Wizards Whittle Down Margin for Error
The injury bug hasn't done the Washington Wizards any favors this season. No team has lost more games to health issues than D.C.'s disappointing squad.
The Wizards haven't done themselves any favors, either. They dropped their fifth straight game, this time on the always tough second night of a back-to-back on the Denver Nuggets' mile-high home floor, 116-100.
Washington had its chances to end its March skid. The Wizards built a 10-point lead in the third quarter and led by eight heading into the fourth, with John Wall, Otto Porter Jr. and Garrett Temple combining for 46 points up until then.
Those three managed just eight points more in the final frame while the Nuggets compiled a 41-17 advantage on the scoreboard. Marcin Gortat did even less, tallying two points and two rebounds in eight minutes amid foul trouble opposite Denver's deep, dynamic front line.
The Wizards can ill afford to give away more games if they're going to crack the Eastern Conference playoff picture for a third straight spring. They'll return to the nation's capital next week to host Detroit and Chicago, the two teams standing between Washington and the No. 8 seed.

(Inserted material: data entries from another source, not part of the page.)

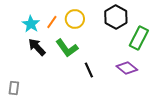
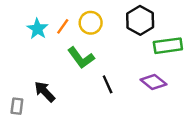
green rectangle: (139, 38) -> (168, 46), turned 55
black arrow: (37, 47) -> (45, 92), moved

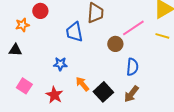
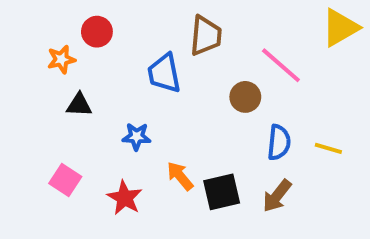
pink line: (133, 28) -> (281, 65), turned 75
yellow line: (162, 36) -> (328, 148), moved
black triangle: (15, 50) -> (79, 105), moved
black square: (103, 92) -> (222, 192), turned 30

Blazers Blow Past Magic on Back-to-Back
If you thought the Wizards had a rough go on a Western Conference back-to-back, just talk to the Orlando Magic.
A day after taking down the Kings in Sacramento, the Magic took their act to Rip City absent Elfrid Payton and Nikola Vucevic and got walloped by the Portland Trail Blazers, 121-84.
The Blazers weren't exactly well-rested themselves. The night before, they took a 16-point thumping in Oakland against the Warriors.
But Damian Lillard (19 points, 10 assists) and C.J. McCollum (18 points, three assists) brought back enough fuel from the Bay Area to blast an Orlando team that squeezed just five points combined out of C.J. Watson and Dewayne Dedmon, who started in place of Payton and Vucevic.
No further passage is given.